- [Goal of the exercise]:
Looking through the data, please report how many lines contain the string "scale", giving nothing but the number.

- [Provided records]:
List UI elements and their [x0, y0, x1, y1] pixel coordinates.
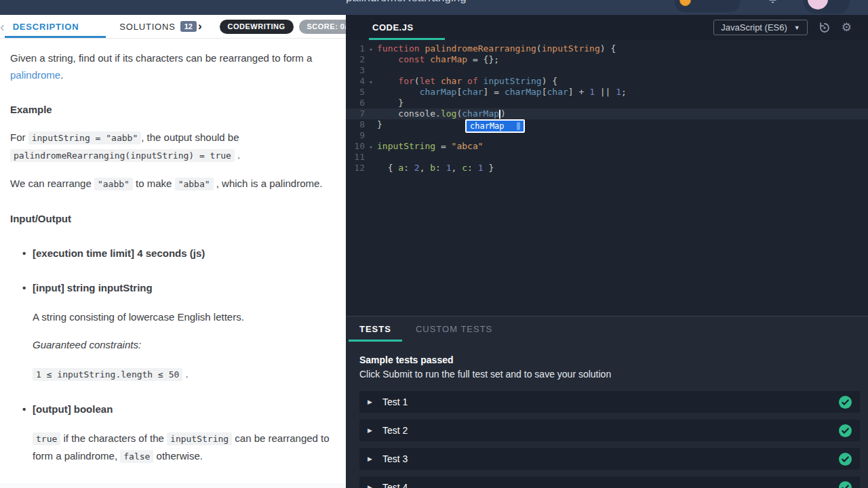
test-row[interactable]: ▶Test 4 [359, 476, 860, 488]
code-token: ] + [568, 87, 589, 97]
reset-code-icon[interactable] [818, 22, 831, 34]
code-token: function [377, 43, 420, 54]
description-panel: ‹ DESCRIPTION SOLUTIONS 12 › CODEWRITING… [0, 15, 346, 488]
code-line[interactable]: 4▾ for(let char of inputString) { [346, 76, 868, 87]
code-line[interactable]: 7 console.log(charMap) [346, 108, 868, 119]
expand-caret-icon: ▶ [368, 427, 372, 434]
test-label: Test 3 [382, 453, 408, 464]
code-token [377, 54, 398, 64]
autocomplete-popup[interactable]: charMap [465, 119, 525, 133]
line-number: 2 [346, 54, 365, 65]
line-number: 8 [346, 119, 365, 130]
code-token: = {}; [467, 54, 499, 64]
code-line[interactable]: 9 [346, 130, 868, 141]
test-row[interactable]: ▶Test 3 [359, 448, 860, 470]
back-chevron-icon[interactable]: ‹ [0, 15, 5, 38]
text-segment: A string consisting of lowercase English… [33, 311, 244, 323]
text-segment: For [10, 131, 28, 143]
code-token: palindromeRearranging [425, 43, 536, 54]
autocomplete-item[interactable]: charMap [470, 121, 505, 131]
bullet-item: [execution time limit] 4 seconds (js) [33, 245, 336, 262]
inline-code: "abba" [175, 178, 214, 190]
code-token [435, 76, 441, 86]
text-segment: to make [133, 178, 175, 189]
line-number: 9 [346, 130, 365, 141]
inline-code: inputString [167, 432, 232, 445]
paragraph: 1 ≤ inputString.length ≤ 50 . [33, 365, 336, 383]
code-token: { [377, 163, 398, 173]
fold-arrow-icon[interactable]: ▾ [365, 77, 377, 87]
code-token: ) { [600, 43, 616, 54]
inline-code: "aabb" [94, 178, 133, 190]
line-number: 11 [346, 152, 365, 163]
text-segment: . [60, 69, 63, 81]
code-token: const [398, 54, 425, 64]
tab-tests[interactable]: TESTS [349, 317, 402, 342]
score-badge: SCORE: 0/300 [299, 20, 346, 34]
code-token: , [420, 163, 431, 173]
tab-custom-tests[interactable]: CUSTOM TESTS [416, 317, 492, 342]
code-token: } [484, 163, 494, 173]
fold-spacer [365, 109, 377, 120]
code-token [377, 76, 398, 86]
notifications-bell-icon[interactable] [768, 0, 778, 6]
code-token: : [467, 163, 478, 173]
code-line[interactable]: 12 { a: 2, b: 1, c: 1 } [346, 163, 868, 174]
text-segment: otherwise. [153, 450, 203, 462]
fold-spacer [365, 131, 377, 142]
bullet-item: [output] boolean [33, 401, 336, 418]
chevron-down-icon: ▼ [794, 24, 800, 31]
code-line[interactable]: 11 [346, 152, 868, 163]
test-passed-icon [839, 481, 852, 488]
code-line[interactable]: 8 } [346, 119, 868, 130]
code-line[interactable]: 6 } [346, 98, 868, 108]
code-line[interactable]: 10▾inputString = "abca" [346, 141, 868, 152]
code-token: inputString [377, 141, 435, 151]
inline-code: inputString = "aabb" [28, 131, 142, 144]
tab-solutions-label: SOLUTIONS [119, 22, 175, 32]
code-line[interactable]: 2 const charMap = {}; [346, 54, 868, 65]
code-line[interactable]: 3 [346, 65, 868, 76]
fold-spacer [365, 120, 377, 131]
code-editor[interactable]: 1▾function palindromeRearranging(inputSt… [346, 40, 868, 316]
palindrome-link[interactable]: palindrome [10, 69, 60, 81]
text-segment: We can rearrange [10, 178, 94, 189]
fold-spacer [365, 66, 377, 77]
language-select[interactable]: JavaScript (ES6) ▼ [713, 20, 807, 35]
code-token: log [441, 108, 456, 119]
code-token: 2 [414, 163, 420, 173]
next-chevron-icon[interactable]: › [198, 15, 202, 38]
line-number: 4 [346, 76, 365, 87]
code-line[interactable]: 1▾function palindromeRearranging(inputSt… [346, 43, 868, 54]
section-heading: Input/Output [10, 210, 336, 227]
text-segment: . [235, 149, 240, 161]
tab-description[interactable]: DESCRIPTION [5, 15, 106, 38]
code-token: inputString [542, 43, 600, 54]
code-token: charMap [505, 87, 542, 97]
constraints-label: Guaranteed constraints: [33, 336, 336, 353]
fold-spacer [365, 163, 377, 174]
line-number: 5 [346, 87, 365, 98]
code-line[interactable]: 5 charMap[char] = charMap[char] + 1 || 1… [346, 87, 868, 98]
code-token: [ [542, 87, 547, 97]
fold-arrow-icon[interactable]: ▾ [365, 142, 377, 152]
expand-caret-icon: ▶ [368, 455, 372, 462]
text-segment: if the characters of the [60, 432, 167, 444]
tab-code-js[interactable]: CODE.JS [369, 15, 445, 40]
test-row[interactable]: ▶Test 2 [359, 420, 860, 441]
section-heading: Example [10, 101, 336, 118]
description-tabbar: ‹ DESCRIPTION SOLUTIONS 12 › CODEWRITING… [0, 15, 346, 39]
fold-spacer [365, 152, 377, 163]
editor-header: CODE.JS JavaScript (ES6) ▼ ⚙ [346, 15, 868, 40]
code-token: 1 [589, 87, 595, 97]
tests-status-subtitle: Click Submit to run the full test set an… [359, 369, 854, 380]
fold-arrow-icon[interactable]: ▾ [365, 44, 377, 55]
test-label: Test 1 [382, 396, 408, 407]
tests-status: Sample tests passed Click Submit to run … [359, 354, 854, 380]
code-token: c [462, 163, 467, 173]
gear-icon[interactable]: ⚙ [842, 22, 852, 33]
workspace-panel: CODE.JS JavaScript (ES6) ▼ ⚙ 1▾function … [346, 15, 868, 488]
code-token: : [403, 163, 414, 173]
tab-solutions[interactable]: SOLUTIONS 12 [119, 15, 197, 38]
test-row[interactable]: ▶Test 1 [359, 391, 860, 413]
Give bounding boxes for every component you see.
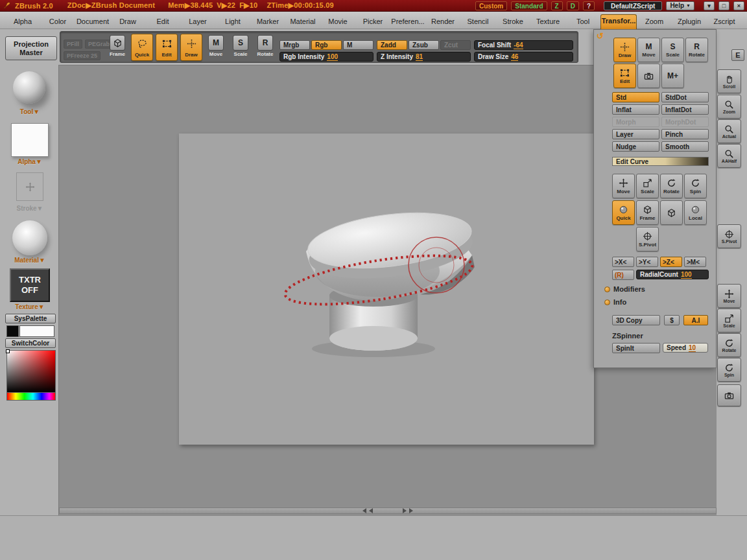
scroll-left-arrows[interactable] (362, 508, 373, 513)
menu-stencil[interactable]: Stencil (460, 16, 495, 29)
transform-rotate-button[interactable]: Rotate (660, 174, 683, 198)
strip-rotate-button[interactable]: Rotate (717, 333, 741, 357)
panel-draw-button[interactable]: Draw (613, 38, 636, 62)
edit-button[interactable]: Edit (156, 34, 178, 61)
copy-3d-button[interactable]: 3D Copy (612, 315, 660, 325)
help-question-button[interactable]: ? (583, 1, 595, 10)
aa-half-button[interactable]: AAHalf (717, 144, 741, 168)
dollar-button[interactable]: $ (664, 315, 680, 325)
palette-restore-icon[interactable]: ↺ (597, 31, 604, 41)
marker-plus-button[interactable]: M+ (661, 64, 684, 88)
set-pivot-button[interactable]: S.Pivot (636, 227, 659, 251)
strip-move-button[interactable]: Move (717, 284, 741, 308)
menu-zscript[interactable]: Zscript (707, 16, 742, 29)
menu-document[interactable]: Document (75, 16, 110, 29)
std-brush-button[interactable]: Std (612, 92, 659, 102)
mrgb-button[interactable]: Mrgb (279, 40, 310, 50)
texture-thumbnail[interactable]: TXTR OFF (10, 268, 50, 302)
menu-movie[interactable]: Movie (320, 16, 355, 29)
d-button[interactable]: D (567, 1, 579, 10)
spinit-button[interactable]: SpinIt (612, 343, 660, 353)
zoom-doc-button[interactable]: Zoom (717, 95, 741, 119)
edit-curve-widget[interactable]: Edit Curve (612, 157, 709, 166)
scale-button[interactable]: S Scale (230, 34, 252, 62)
snapshot-button[interactable] (637, 64, 660, 88)
strip-scale-button[interactable]: Scale (717, 309, 741, 332)
material-thumbnail[interactable] (12, 220, 47, 255)
modifiers-section-header[interactable]: Modifiers (604, 285, 645, 293)
default-zscript-button[interactable]: DefaultZScript (604, 1, 662, 10)
polyframe-button[interactable] (660, 200, 683, 225)
z-intensity-slider[interactable]: Z Intensity 81 (377, 52, 471, 62)
menu-texture[interactable]: Texture (530, 16, 565, 29)
rgb-intensity-slider[interactable]: Rgb Intensity 100 (279, 52, 374, 62)
axis-m-button[interactable]: >M< (684, 257, 706, 267)
panel-move-button[interactable]: M Move (637, 38, 660, 62)
menu-stroke[interactable]: Stroke (495, 16, 530, 29)
transform-spin-button[interactable]: Spin (684, 174, 707, 198)
inflat-brush-button[interactable]: Inflat (612, 104, 659, 115)
custom-interface-button[interactable]: Custom (475, 1, 507, 10)
help-button[interactable]: Help ▼ (666, 1, 694, 10)
move-button[interactable]: M Move (205, 34, 227, 62)
menu-draw[interactable]: Draw (110, 16, 145, 29)
menu-zplugin[interactable]: Zplugin (672, 16, 707, 29)
syspalette-button[interactable]: SysPalette (5, 314, 56, 323)
menu-color[interactable]: Color (40, 16, 75, 29)
menu-edit[interactable]: Edit (145, 16, 180, 29)
horizontal-scrollbar[interactable] (59, 508, 717, 514)
document-canvas[interactable] (179, 134, 594, 445)
minimize-button[interactable]: ▾ (704, 1, 715, 10)
zadd-button[interactable]: Zadd (377, 40, 407, 50)
menu-light[interactable]: Light (215, 16, 250, 29)
draw-size-slider[interactable]: Draw Size 46 (474, 52, 573, 62)
e-button[interactable]: E (731, 49, 744, 61)
panel-scale-button[interactable]: S Scale (661, 38, 684, 62)
texture-palette-label[interactable]: Texture▼ (8, 303, 52, 310)
axis-x-button[interactable]: >X< (612, 257, 634, 267)
alpha-thumbnail[interactable] (11, 123, 49, 157)
frame-button[interactable]: Frame (106, 34, 128, 62)
panel-edit-button[interactable]: Edit (613, 64, 636, 88)
smooth-brush-button[interactable]: Smooth (661, 141, 709, 152)
scroll-right-arrows[interactable] (403, 508, 413, 513)
rotate-button[interactable]: R Rotate (254, 34, 276, 62)
stddot-brush-button[interactable]: StdDot (661, 92, 709, 102)
switchcolor-button[interactable]: SwitchColor (5, 338, 56, 348)
draw-button[interactable]: Draw (180, 34, 202, 61)
frame-3d-button[interactable]: Frame (636, 200, 659, 225)
menu-render[interactable]: Render (425, 16, 460, 29)
menu-layer[interactable]: Layer (180, 16, 215, 29)
menu-zoom[interactable]: Zoom (637, 16, 672, 29)
info-section-header[interactable]: Info (604, 298, 626, 306)
transform-move-button[interactable]: Move (612, 174, 635, 198)
secondary-color-swatch[interactable] (6, 325, 19, 337)
inflatdot-brush-button[interactable]: InflatDot (661, 104, 709, 115)
pinch-brush-button[interactable]: Pinch (661, 129, 709, 139)
strip-set-pivot-button[interactable]: S.Pivot (717, 224, 741, 248)
main-color-swatch[interactable] (19, 325, 54, 337)
m-button[interactable]: M (343, 40, 374, 50)
tool-palette-label[interactable]: Tool▼ (8, 108, 52, 115)
hue-strip[interactable] (6, 393, 56, 401)
menu-alpha[interactable]: Alpha (5, 16, 40, 29)
focal-shift-slider[interactable]: Focal Shift -64 (474, 40, 573, 50)
tool-thumbnail[interactable] (13, 71, 45, 104)
local-transform-button[interactable]: Local (684, 200, 707, 225)
strip-snapshot-button[interactable] (717, 384, 741, 406)
projection-master-button[interactable]: Projection Master (5, 36, 57, 60)
menu-material[interactable]: Material (285, 16, 320, 29)
menu-picker[interactable]: Picker (355, 16, 390, 29)
zsub-button[interactable]: Zsub (409, 40, 439, 50)
nudge-brush-button[interactable]: Nudge (612, 141, 659, 152)
axis-z-button[interactable]: >Z< (660, 257, 682, 267)
transform-scale-button[interactable]: Scale (636, 174, 659, 198)
panel-rotate-button[interactable]: R Rotate (685, 38, 708, 62)
alpha-palette-label[interactable]: Alpha▼ (8, 158, 52, 165)
z-button[interactable]: Z (551, 1, 563, 10)
rgb-button[interactable]: Rgb (311, 40, 342, 50)
standard-interface-button[interactable]: Standard (511, 1, 547, 10)
restore-button[interactable]: □ (718, 1, 729, 10)
radialcount-slider[interactable]: RadialCount 100 (636, 270, 709, 279)
speed-slider[interactable]: Speed 10 (663, 343, 708, 353)
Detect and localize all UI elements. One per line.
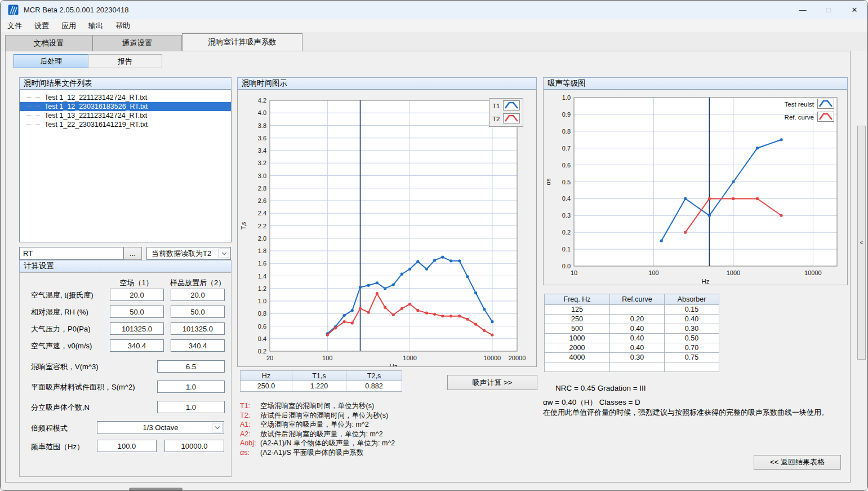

- [Problem solution]:
4